* Exercise description *
Among the entries below, tally each line where the word "este" appears and state only the total.

* Supplied data *

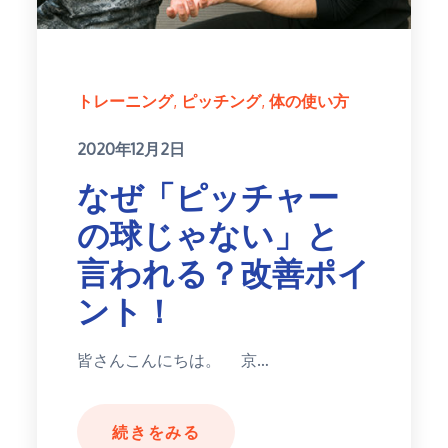
トレーニング
ピッチング
体の使い方
Posted
2020年12月2日
on
なぜ「ピッチャー
の球じゃない」と
言われる？改善ポイ
ント！
皆さんこんにちは。 京…
続きをみる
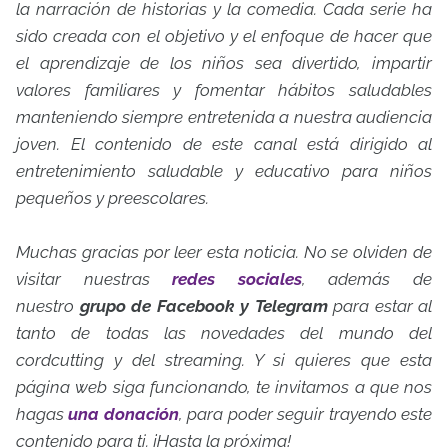
la narración de historias y la comedia.
Cada serie ha
sido creada con el objetivo y el enfoque de hacer que
el aprendizaje de los niños sea divertido, impartir
valores familiares y fomentar hábitos saludables
manteniendo siempre entretenida a nuestra audiencia
joven.
El contenido de este canal está dirigido al
entretenimiento saludable y educativo para niños
pequeños y preescolares.
Muchas gracias por leer esta noticia. No se olviden de
visitar nuestras
redes sociales
, además de
nuestro
grupo de Facebook y Telegram
para estar al
tanto de todas las novedades del mundo del
cordcutting y del streaming. Y si quieres que esta
página web siga funcionando, te invitamos a que nos
hagas
una donación
, para poder seguir trayendo este
contenido para ti. ¡Hasta la próxima!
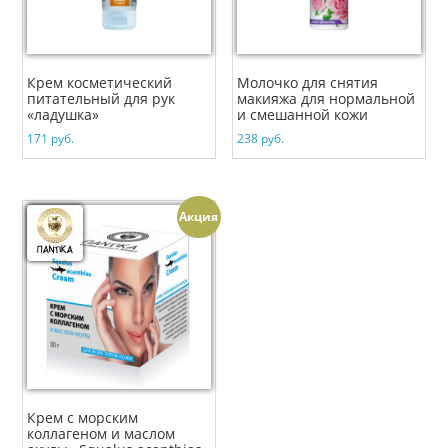
Крем косметический
Молочко для снятия
питательный для рук
макияжа для нормальной
«ладушка»
и смешанной кожи
171
руб.
238
руб.
Акция
Крем с морским
коллагеном и маслом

* Exercise output *
2